Che gioia e stupore visitare e sostare in preghiera e ammirazione nella basilica di San Pietro per la prima volta! E chi conterà le altre volte? E via via a sostare nelle basiliche minori e maggiori, contemplando i misteri di Cristo, la vita di Maria, gli atti degli apostoli, anche attraverso tutti i tesori di arte e di bellezza conservati in quelle chiese meravigliose e negli stessi edifici architettonici.
E così si susseguivano le visite interessanti a tante altre chiese dedicate alla Madonna, ai martiri, ai santi, alle sante. E poi la carica di fede e di emozione data dalle catacombe, con il loro mistero di vita, di morte e di risurrezione. Tutto suscitava e accresceva in me un forte senso ecclesiale, una grande venerazione e ammirata invidia per i martiri, uno stimolo all’emulazione dei santi. Sentivo che l’appartenenza alla Chiesa era un grande dono di Dio, che mi univa al passato e al futuro, alla terra e al cielo, a Roma e al mondo, ai santi e ai peccatori.

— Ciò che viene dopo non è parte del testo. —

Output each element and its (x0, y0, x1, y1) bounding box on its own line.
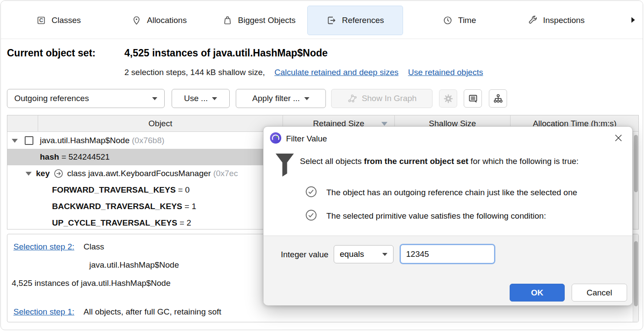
tab-label: Biggest Objects (238, 16, 296, 25)
tab-label: Time (458, 16, 476, 25)
chevron-down-icon (152, 97, 157, 100)
filter-value-combobox (400, 244, 495, 264)
dialog-close-button[interactable] (613, 133, 624, 143)
gear-icon (443, 93, 454, 104)
object-address: (0x7ec (213, 169, 238, 178)
chevron-down-icon (304, 97, 309, 100)
operator-select[interactable]: equals (334, 245, 394, 263)
graph-icon (347, 93, 358, 104)
settings-button (439, 89, 457, 108)
apply-filter-button[interactable]: Apply filter ... (236, 89, 326, 108)
tab-label: Allocations (147, 16, 187, 25)
current-object-set-label: Current object set: (7, 47, 95, 59)
classes-icon: C (36, 15, 46, 26)
tree-view-button[interactable] (489, 89, 507, 108)
selection-step-2-link[interactable]: Selection step 2: (13, 242, 74, 251)
chevron-down-icon (212, 97, 217, 100)
tab-time[interactable]: Time (434, 6, 485, 35)
tab-inspections[interactable]: Inspections (519, 6, 593, 35)
column-object[interactable]: Object (38, 115, 283, 132)
filter-value-dialog: Filter Value Select all objects from the… (263, 126, 633, 305)
references-icon (326, 15, 337, 26)
selection-step-2-result: 4,525 instances of java.util.HashMap$Nod… (12, 279, 171, 288)
references-toolbar: Outgoing references Use ... Apply filter… (7, 89, 507, 108)
tab-classes[interactable]: C Classes (28, 6, 89, 35)
dialog-intro-text: Select all objects from the current obje… (300, 157, 629, 166)
inspections-icon (527, 15, 538, 26)
biggest-objects-icon (222, 15, 233, 26)
comment-button[interactable] (464, 89, 482, 108)
condition-1-text: The object has an outgoing reference cha… (326, 188, 577, 197)
close-icon (614, 133, 623, 143)
column-expander (7, 115, 38, 132)
check-circle-icon (305, 186, 317, 198)
more-tabs-button[interactable] (629, 16, 637, 24)
use-button[interactable]: Use ... (172, 89, 230, 108)
calculate-retained-sizes-link[interactable]: Calculate retained and deep sizes (274, 68, 398, 77)
cancel-button[interactable]: Cancel (572, 284, 627, 302)
filter-value-input[interactable] (401, 245, 495, 263)
comment-icon (468, 93, 478, 104)
outgoing-reference-icon (54, 169, 63, 178)
tab-label: Inspections (543, 16, 585, 25)
tab-biggest-objects[interactable]: Biggest Objects (214, 6, 304, 35)
object-address: (0x76b8) (132, 136, 164, 145)
show-in-graph-button: Show In Graph (331, 89, 433, 108)
time-icon (442, 15, 453, 26)
reference-type-value: Outgoing references (14, 94, 89, 103)
svg-text:C: C (39, 17, 43, 23)
chevron-down-icon (382, 253, 387, 256)
current-object-set-title: 4,525 instances of java.util.HashMap$Nod… (124, 47, 328, 59)
selection-step-2-type: Class (84, 242, 104, 251)
selection-step-2-class: java.util.HashMap$Node (89, 260, 179, 270)
chevron-right-icon (629, 16, 637, 24)
ok-button[interactable]: OK (510, 284, 565, 302)
expand-toggle-icon[interactable] (12, 139, 18, 143)
row-checkbox[interactable] (25, 136, 33, 145)
tab-references[interactable]: References (307, 6, 403, 35)
panel-scrollbar-thumb[interactable] (634, 241, 638, 306)
heap-walker-window: C Classes Allocations Biggest Objects (0, 0, 643, 330)
condition-2-text: The selected primitive value satisfies t… (326, 211, 546, 221)
tab-label: References (342, 16, 384, 25)
expand-toggle-icon[interactable] (26, 172, 32, 176)
selection-step-1-text: All objects, after full GC, retaining so… (84, 307, 221, 316)
app-logo-icon (270, 132, 282, 144)
view-tab-bar: C Classes Allocations Biggest Objects (1, 1, 643, 39)
tab-allocations[interactable]: Allocations (123, 6, 195, 35)
table-scrollbar[interactable] (633, 132, 638, 229)
panel-scrollbar[interactable] (633, 234, 638, 322)
check-circle-icon (305, 209, 317, 221)
dialog-title: Filter Value (286, 134, 327, 144)
reference-type-select[interactable]: Outgoing references (7, 89, 165, 108)
hierarchy-icon (493, 93, 504, 104)
tab-label: Classes (52, 16, 81, 25)
filter-funnel-icon (275, 153, 295, 177)
value-type-label: Integer value (281, 250, 329, 259)
selection-summary: 2 selection steps, 144 kB shallow size, (124, 68, 265, 77)
selection-step-1-link[interactable]: Selection step 1: (13, 307, 74, 316)
dialog-footer: Integer value equals OK Cancel (263, 236, 632, 305)
use-retained-objects-link[interactable]: Use retained objects (408, 68, 483, 77)
sort-indicator-icon[interactable] (381, 122, 387, 126)
allocations-icon (131, 15, 142, 26)
table-scrollbar-thumb[interactable] (634, 135, 638, 192)
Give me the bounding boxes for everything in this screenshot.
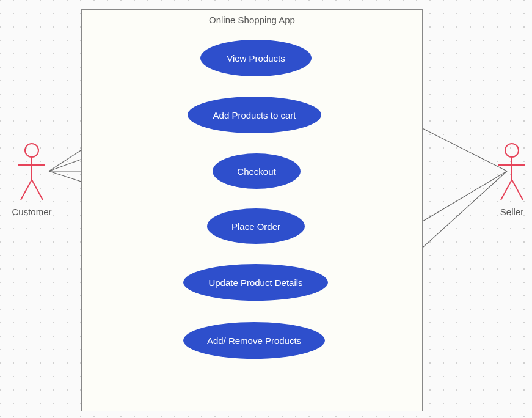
actor-customer-label: Customer	[7, 207, 56, 217]
usecase-label: Add/ Remove Products	[207, 336, 301, 346]
svg-line-9	[512, 180, 523, 200]
usecase-place-order[interactable]: Place Order	[207, 208, 305, 244]
svg-line-3	[21, 180, 32, 200]
usecase-checkout[interactable]: Checkout	[213, 153, 301, 189]
svg-point-0	[25, 144, 38, 157]
svg-point-5	[505, 144, 519, 157]
usecase-add-to-cart[interactable]: Add Products to cart	[188, 97, 321, 133]
stick-figure-icon	[13, 142, 50, 203]
usecase-view-products[interactable]: View Products	[200, 40, 312, 76]
usecase-add-remove[interactable]: Add/ Remove Products	[183, 322, 325, 359]
svg-line-4	[32, 180, 43, 200]
actor-seller[interactable]	[494, 142, 530, 215]
system-title: Online Shopping App	[82, 15, 422, 25]
actor-seller-label: Seller	[487, 207, 532, 217]
usecase-label: Update Product Details	[208, 277, 302, 288]
usecase-update-details[interactable]: Update Product Details	[183, 264, 328, 301]
usecase-label: Place Order	[231, 221, 280, 232]
usecase-label: View Products	[227, 53, 285, 64]
stick-figure-icon	[494, 142, 530, 203]
actor-customer[interactable]	[13, 142, 50, 215]
usecase-label: Checkout	[237, 166, 275, 177]
svg-line-8	[501, 180, 512, 200]
usecase-label: Add Products to cart	[213, 110, 296, 120]
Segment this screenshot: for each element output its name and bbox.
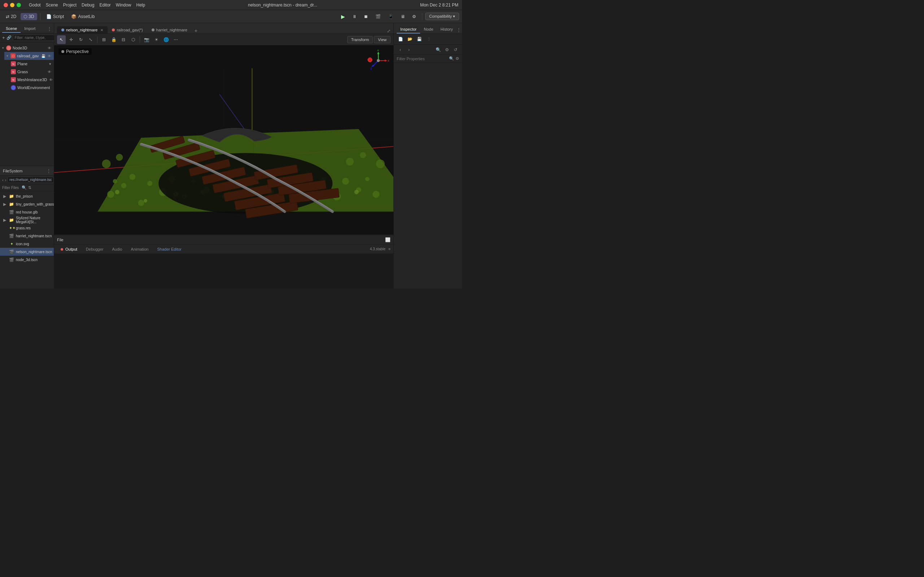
close-icon[interactable]: ✕	[100, 28, 103, 32]
fs-item-grass-res[interactable]: ✦✦ grass.res	[0, 224, 54, 232]
grid-button[interactable]: ⊟	[119, 35, 128, 44]
filesystem-menu-icon[interactable]: ⋮	[47, 168, 51, 174]
play-button[interactable]: ▶	[338, 13, 348, 21]
perspective-label[interactable]: Perspective	[58, 48, 92, 55]
visibility-icon[interactable]: 👁	[47, 46, 52, 50]
remote-debug-button[interactable]: 📱	[385, 13, 396, 20]
filter-properties-input[interactable]	[397, 56, 447, 61]
environment-button[interactable]: 🌐	[162, 35, 170, 44]
tree-item-grass[interactable]: N Grass 👁	[9, 68, 54, 76]
tab-shader-editor[interactable]: Shader Editor	[153, 246, 185, 252]
camera-button[interactable]: 📷	[142, 35, 151, 44]
fs-item-the-prison[interactable]: ▶ 📁 the_prison	[0, 192, 54, 200]
search-icon[interactable]: 🔍	[435, 46, 442, 53]
transform-mode-button[interactable]: Transform	[347, 36, 373, 43]
fs-item-nelson[interactable]: 🎬 nelson_nightmare.tscn	[0, 248, 54, 256]
fs-item-harriet[interactable]: 🎬 harriet_nightmare.tscn	[0, 232, 54, 240]
render-button[interactable]: ⋯	[171, 35, 180, 44]
menu-godot[interactable]: Godot	[29, 3, 41, 8]
copy-icon[interactable]: ⬜	[385, 237, 391, 242]
select-tool-button[interactable]: ↖	[57, 35, 66, 44]
nav-back-icon[interactable]: ‹	[397, 46, 404, 53]
filter-options-icon[interactable]: ⚙	[456, 56, 459, 61]
new-script-icon[interactable]: 📄	[397, 35, 405, 43]
gizmo[interactable]: Y X Z	[367, 50, 389, 71]
compatibility-button[interactable]: Compatibility ▾	[425, 13, 459, 20]
rotate-tool-button[interactable]: ↻	[76, 35, 85, 44]
tab-import[interactable]: Import	[21, 25, 39, 33]
chevron-down-icon[interactable]: ▾	[49, 61, 52, 67]
minimize-button[interactable]	[10, 3, 15, 7]
mode-3d-button[interactable]: ⬡ 3D	[21, 13, 37, 20]
visibility-icon[interactable]: 👁	[47, 54, 52, 58]
link-icon[interactable]: 🔗	[6, 35, 11, 40]
mode-script-button[interactable]: 📄 Script	[43, 13, 67, 20]
tab-scene[interactable]: Scene	[2, 25, 21, 33]
menu-scene[interactable]: Scene	[46, 3, 58, 8]
visibility-icon[interactable]: 👁	[47, 69, 52, 74]
mode-2d-button[interactable]: ⇄ 2D	[3, 13, 19, 20]
stop-button[interactable]: ⏹	[361, 13, 371, 20]
movie-button[interactable]: 🎬	[373, 13, 384, 20]
tree-item-worldenv[interactable]: 🌐 WorldEnvironment	[9, 84, 54, 92]
transform-local-button[interactable]: ⬡	[129, 35, 137, 44]
viewport-3d[interactable]: Perspective	[54, 45, 393, 234]
view-mode-button[interactable]: View	[374, 36, 391, 43]
tab-railroad-gav[interactable]: railroad_gav(*)	[108, 26, 147, 34]
tab-audio[interactable]: Audio	[108, 246, 126, 252]
forward-icon[interactable]: ›	[5, 178, 6, 182]
scene-menu-icon[interactable]: ⋮	[47, 26, 52, 31]
filter-search-icon[interactable]: 🔍	[22, 185, 27, 190]
filter-search-icon[interactable]: 🔍	[449, 56, 454, 61]
fs-item-node3d-scene[interactable]: 🎬 node_3d.tscn	[0, 256, 54, 264]
menu-editor[interactable]: Editor	[99, 3, 110, 8]
back-icon[interactable]: ‹	[2, 178, 3, 182]
fs-label-tiny-garden: tiny_garden_with_grass_a...	[16, 202, 54, 206]
snap-button[interactable]: 🔒	[109, 35, 118, 44]
add-node-icon[interactable]: +	[2, 35, 5, 40]
inspector-more-icon[interactable]: ⋮	[425, 35, 433, 43]
tree-item-meshinstance[interactable]: N MeshInstance3D 👁	[9, 76, 54, 84]
fs-item-tiny-garden[interactable]: ▶ 📁 tiny_garden_with_grass_a...	[0, 200, 54, 208]
mode-assetlib-button[interactable]: 📦 AssetLib	[68, 13, 97, 20]
visibility-icon[interactable]: 👁	[49, 77, 53, 82]
tab-nelson-nightmare[interactable]: nelson_nightmare ✕	[57, 26, 108, 34]
fs-item-stylized[interactable]: ▶ 📁 Stylized Nature MegaKit[St...	[0, 216, 54, 224]
inspector-menu-icon[interactable]: ⋮	[457, 27, 461, 32]
nav-forward-icon[interactable]: ›	[405, 46, 412, 53]
menu-project[interactable]: Project	[63, 3, 76, 8]
inspector-search-icon[interactable]: ⚙	[443, 46, 451, 53]
pause-button[interactable]: ⏸	[349, 13, 360, 20]
tab-node[interactable]: Node	[420, 26, 437, 34]
fs-item-icon-svg[interactable]: ✦ icon.svg	[0, 240, 54, 248]
filter-sort-icon[interactable]: ⇅	[28, 185, 31, 190]
remote-scene-button[interactable]: 🖥	[398, 13, 408, 20]
fs-item-red-house[interactable]: 🎬 red house.glb	[0, 208, 54, 216]
maximize-icon[interactable]: ⤢	[387, 29, 391, 34]
align-button[interactable]: ⊞	[100, 35, 108, 44]
tab-harriet[interactable]: harriet_nightmare	[147, 26, 192, 34]
close-button[interactable]	[3, 3, 8, 7]
save-scene-icon[interactable]: 💾	[41, 54, 46, 58]
tab-inspector[interactable]: Inspector	[397, 26, 420, 34]
tab-history[interactable]: History	[437, 26, 457, 34]
menu-window[interactable]: Window	[116, 3, 131, 8]
tab-debugger[interactable]: Debugger	[82, 246, 107, 252]
tab-output[interactable]: Output	[57, 246, 81, 252]
open-icon[interactable]: 📂	[406, 35, 414, 43]
menu-help[interactable]: Help	[136, 3, 145, 8]
refresh-icon[interactable]: ↺	[452, 46, 459, 53]
menu-debug[interactable]: Debug	[82, 3, 94, 8]
save-icon[interactable]: 💾	[415, 35, 423, 43]
tree-item-node3d[interactable]: ▾ ⬡ Node3D 👁	[0, 44, 54, 52]
sun-button[interactable]: ☀	[152, 35, 161, 44]
tree-item-railroad-gav[interactable]: ▾ ⬡ railroad_gav 💾 👁	[4, 52, 54, 60]
settings-icon[interactable]: ≡	[388, 247, 391, 251]
tab-animation[interactable]: Animation	[128, 246, 152, 252]
maximize-button[interactable]	[16, 3, 21, 7]
scale-tool-button[interactable]: ⤡	[86, 35, 95, 44]
add-tab-icon[interactable]: +	[195, 28, 197, 34]
move-tool-button[interactable]: ✛	[67, 35, 76, 44]
settings-button[interactable]: ⚙	[409, 13, 419, 20]
tree-item-plane[interactable]: N Plane ▾	[9, 60, 54, 68]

L’evento conciliare che si svolgeva proprio in quegli anni aggiungeva fuoco e ardore a questo sensus ecclesiae. Mi era facile cogliere e vivere le quattro caratteristiche fondamentali della Chiesa, come una, santa, cattolica e apostolica. Non facevo che ringraziare il mio Gesù per l’immenso dono di avermi fatto figlio della sua Chiesa.
Nell’estate del 1965 avvenne il trasferimento del PAS alla nuova sede di zona Monte Sacro, allora in via Cocco Ortu, poi via Ateneo Salesiano. Nuovo anno, nuovi studi, nuovi programmi, nuova sede con spazi amplissimi; per me, nuovo ardore! L’attenzione al concilio non aveva perso nessuna tensione, anzi, aumentava man mano che mi si svelava nella sua ricchezza e grandiosità. Era veramente un evento unico!
Quello precedente, il Vaticano I, si era svolto quasi 100 prima, nel 1969-70. Quando sarebbe venuto quello prossimo? Quale pioggia di grazie lo Spirito Santo stava dando alla Chiesa con questa nuova pentecoste? Attento agli eventi conciliari, continuavo ad essere desideroso di leggere i nuovi documenti del concilio e i discorsi del papa. Man mano che uscivano i testi, mi facevo un impegno personale di leggerli personalmente più di una volta.
Che gioia scoprire il mistero della Chiesa nella sua meravigliosa realtà! Sentirmi membro vivo, in comunione con gli angeli e i santi del cielo, con le sante anime purganti, con i fratelli e sorelle della terra, con i profeti, i dottori, i martiri del passato, con tutti quelli del presente. E così approfondire nella Chiesa e vivere con la Chiesa tutte le sue meravigliose realtà: la bellezza della liturgia, la forza dell’apostolato, lo slancio della missione, la dignità e il servizio pastorale del vescovi, l’ansia e lo sforzo per l’unità cristiana, la luce sulle Chiese orientali, la stima e il dialogo con le religioni, la radicalità della vita consacrata, l’inserimento cristiano in tutte le realtà mondane per impregnarle del lievito di Cristo...
La grazia di Dio operava in modo che tutti i temi dei documenti conciliari trovassero in me una mente accogliente, un cuore vibrante e un’eco profonda. Mi infondevano tanto coraggio e tanto entusiasmo a vivere in pienezza la mia vita cristiana e la mia consacrazione religiosa.